>>>
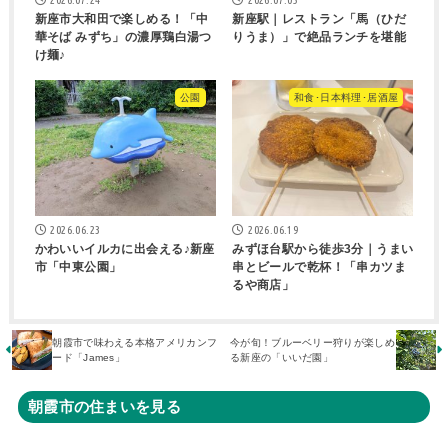
新座市大和田で楽しめる！「中
新座駅｜レストラン「馬（ひだ
華そば みずち」の濃厚鶏白湯つ
りうま）」で絶品ランチを堪能
け麺♪
公園
和食･日本料理･居酒屋
2026.06.23
2026.06.19
かわいいイルカに出会える♪新座
みずほ台駅から徒歩3分｜うまい
市「中東公園」
串とビールで乾杯！「串カツま
るや商店」
朝霞市で味わえる本格アメリカンフ
今が旬！ブルーベリー狩りが楽しめ
ード「James」
る新座の「いいだ園」
朝霞市の住まいを見る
<<<
**Assigned task**
Find "串とビールで乾杯！「串カツま" in the records above. Repeat its line and every later line exactly, through the last one.

**Response**
串とビールで乾杯！「串カツま
るや商店」
朝霞市で味わえる本格アメリカンフ
今が旬！ブルーベリー狩りが楽しめ
ード「James」
る新座の「いいだ園」
朝霞市の住まいを見る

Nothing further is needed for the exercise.